Как и большинство жителей города, Фрося сидела, притаившись, в своей избе под гнётом тоски и неизвестности, горько вздыхая и вытирая подступившие слёзы. Она оплакивала не уход Степана на войну, с которой он мог и не вернуться, а свою горькую долю, детство в вечной нужде, юность на чужих подушках и замужество с нелюбимым человеком. Да теперь ещё осталась одна с ребёнком на руках в объятом страхом и паникой городе без родни, без друзей, а только с горечью недолюбленной и недолюбившей.
Тем временем жизнь в Поставах входила в определённое русло. Повсюду расклеивались листовки, в которых сообщалось о том, что коммунисты и евреи должны сдаться специальным службам.
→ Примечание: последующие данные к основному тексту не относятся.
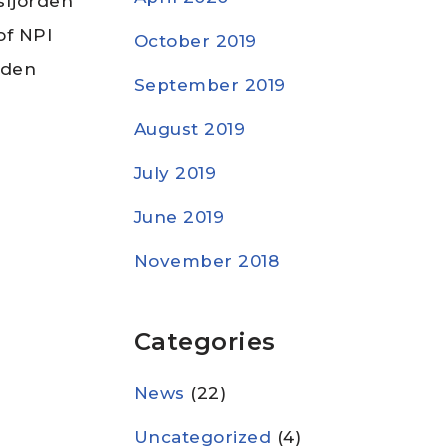
sfjorden
of NPI
October 2019
rden
September 2019
August 2019
July 2019
June 2019
November 2018
Categories
News
(22)
Uncategorized
(4)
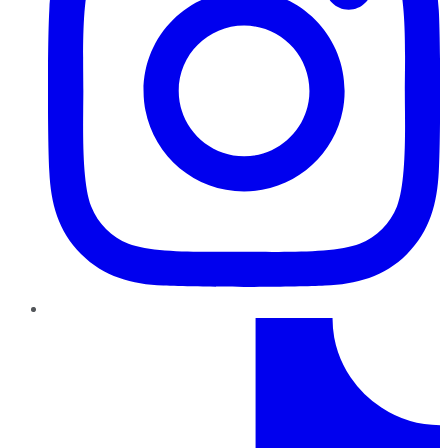
TikTok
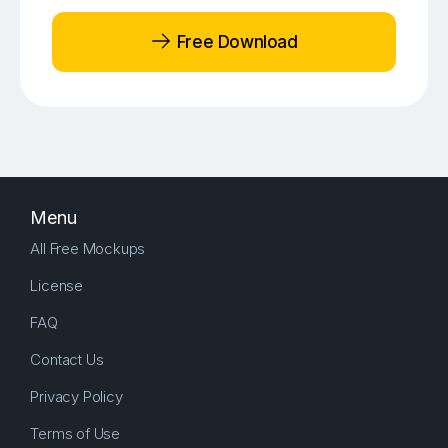
Free Download
Menu
All Free Mockups
License
FAQ
Contact Us
Privacy Policy
Terms of Use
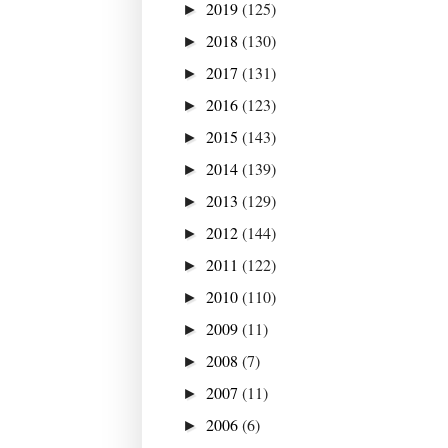
2019
(125)
►
2018
(130)
►
2017
(131)
►
2016
(123)
►
2015
(143)
►
2014
(139)
►
2013
(129)
►
2012
(144)
►
2011
(122)
►
2010
(110)
►
2009
(11)
►
2008
(7)
►
2007
(11)
►
2006
(6)
►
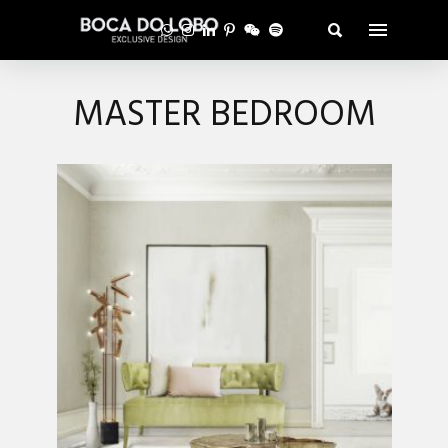
MASTER BEDROOM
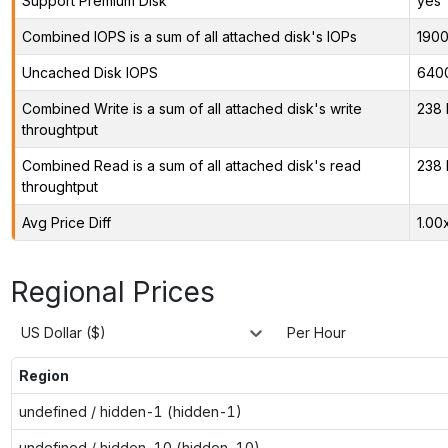
Support Premium Disk
yes
Combined IOPS is a sum of all attached disk's IOPs
190
Uncached Disk IOPS
640
Combined Write is a sum of all attached disk's write
238 
throughtput
Combined Read is a sum of all attached disk's read
238 
throughtput
Avg Price Diff
1.00
Regional Prices
US Dollar ($)
Per Hour
Region
undefined / hidden-1 (hidden-1)
undefined / hidden-10 (hidden-10)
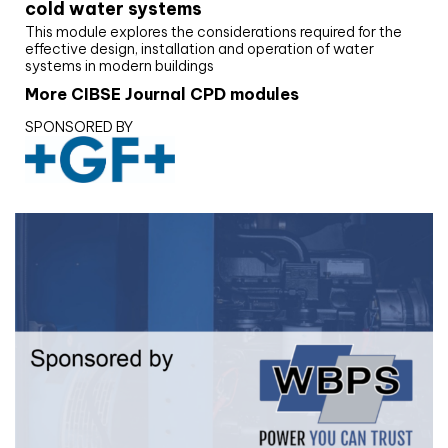
cold water systems
This module explores the considerations required for the
effective design, installation and operation of water
systems in modern buildings
More CIBSE Journal CPD modules
SPONSORED BY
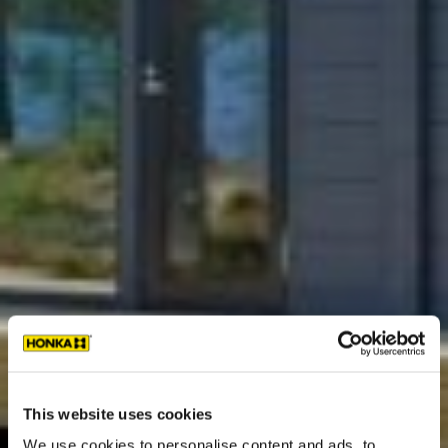
This website uses cookies
We use cookies to personalise content and ads, to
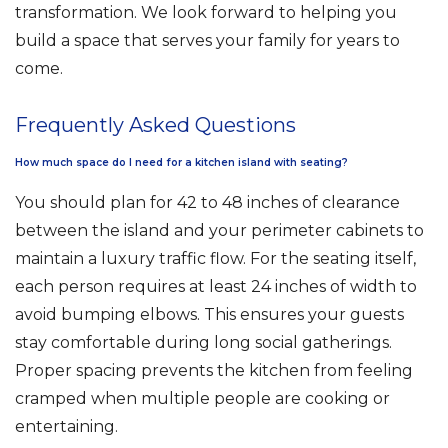
transformation. We look forward to helping you
build a space that serves your family for years to
come.
Frequently Asked Questions
How much space do I need for a kitchen island with seating?
You should plan for 42 to 48 inches of clearance
between the island and your perimeter cabinets to
maintain a luxury traffic flow. For the seating itself,
each person requires at least 24 inches of width to
avoid bumping elbows. This ensures your guests
stay comfortable during long social gatherings.
Proper spacing prevents the kitchen from feeling
cramped when multiple people are cooking or
entertaining.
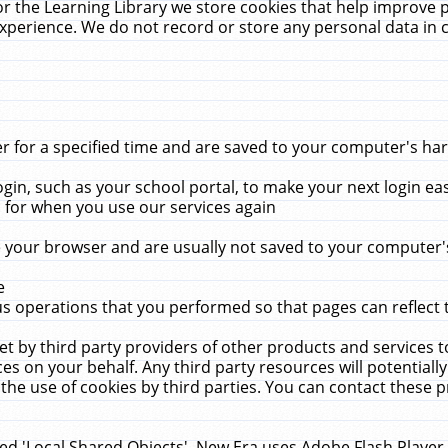
r the Learning Library we store cookies that help improve 
xperience. We do not record or store any personal data in 
for a specified time and are saved to your computer's hard
in, such as your school portal, to make your next login ea
for when you use our services again
 your browser and are usually not saved to your computer's
e
 operations that you performed so that pages can reflect 
et by third party providers of other products and services to
 on your behalf. Any third party resources will potentially
the use of cookies by third parties. You can contact these pro
led 'Local Shared Objects'. New Era uses Adobe Flash Player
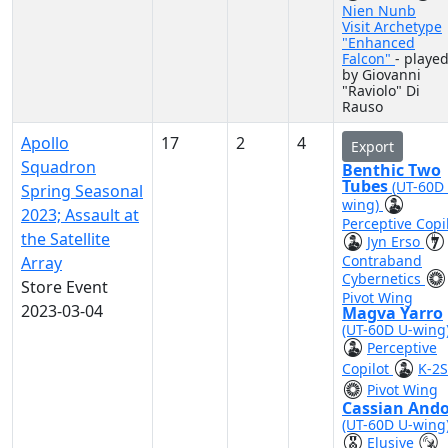
Nien Nunb
Visit Archetype
"Enhanced
Falcon"
- playe
by Giovanni
"Raviolo" Di
Rauso
Apollo
17
2
4
Export
Squadron
Benthic Two
Tubes
(UT-60D
Spring Seasonal
wing)
2023; Assault at
Perceptive Copi
the Satellite
Jyn Erso
Contraband
Array
Cybernetics
Store Event
Pivot Wing
2023-03-04
Magva Yarro
(UT-60D U-wing
Perceptive
Copilot
K-2
Pivot Wing
Cassian And
(UT-60D U-wing
Elusive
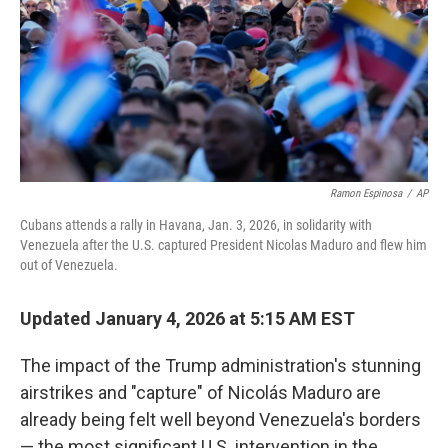
Ramon Espinosa
/
AP
Cubans attends a rally in Havana, Jan. 3, 2026, in solidarity with
Venezuela after the U.S. captured President Nicolas Maduro and flew him
out of Venezuela.
Updated January 4, 2026 at 5:15 AM EST
The impact of the Trump administration's stunning
airstrikes and "capture" of Nicolás Maduro are
already being felt well beyond Venezuela's borders
— the most significant U.S. intervention in the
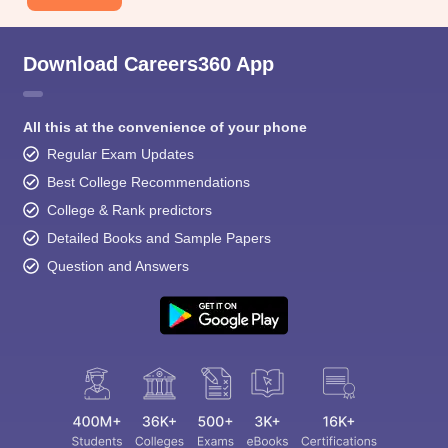
Download Careers360 App
All this at the convenience of your phone
Regular Exam Updates
Best College Recommendations
College & Rank predictors
Detailed Books and Sample Papers
Question and Answers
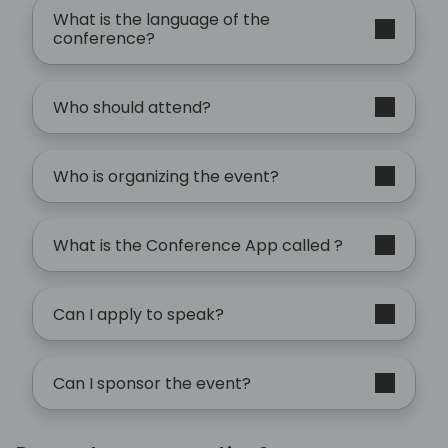
What is the language of the
conference?
Who should attend?
Who is organizing the event?
What is the Conference App called ?
Can I apply to speak?
Can I sponsor the event?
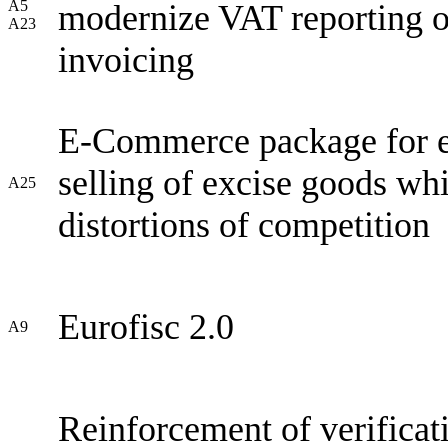
A5
modernize VAT reporting ob
A23
invoicing
E-Commerce package for exc
selling of excise goods wh
A25
distortions of competition
Eurofisc 2.0
A9
Reinforcement of verificat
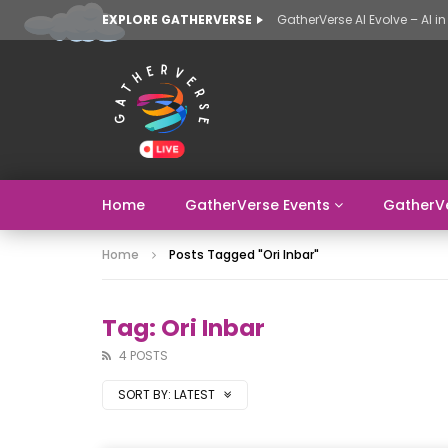
EXPLORE GATHERVERSE
Home
GatherVerse Events
GatherV
Home
Posts Tagged "Ori Inbar"
Tag: Ori Inbar
4 POSTS
SORT BY:
LATEST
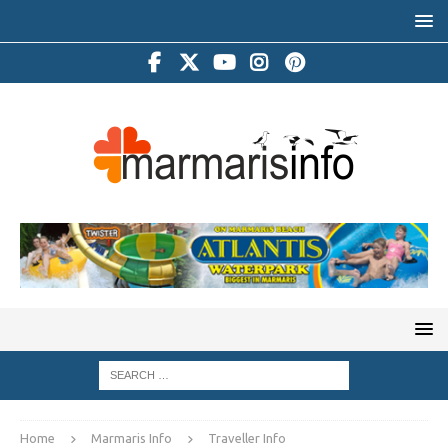
Home
Marmaris Info
Traveller Info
Тех, кто прячется, население обязано выдавать, и за это было обещано материальное вознаграждение, а в случае скрытия таковых, виновников ожидал расстрел.
Нельзя сказать, что все и повсеместно откликнулись на призывы фашистских властей, но, к сожалению, подобные люди находились — кто-то из страха, кто-то из ненависти к коммунистам и евреям, а были и такие, что поддавались искушению лёгкой наживы.
В других листовках был призыв к молодёжи — к неженатым юношам и незамужним девушкам о том, что они обязаны зарегистрироваться на бирже труда для отправки на работы в Германию. А ещё шли сообщения о наборе здоровых и молодых мужчин в полицию для содействия германским властям…
Стало известно, что уже расстреляли несколько коммунистов, выданных пособниками фашистов, а таких нашлось немало среди жителей ещё недавно польского города.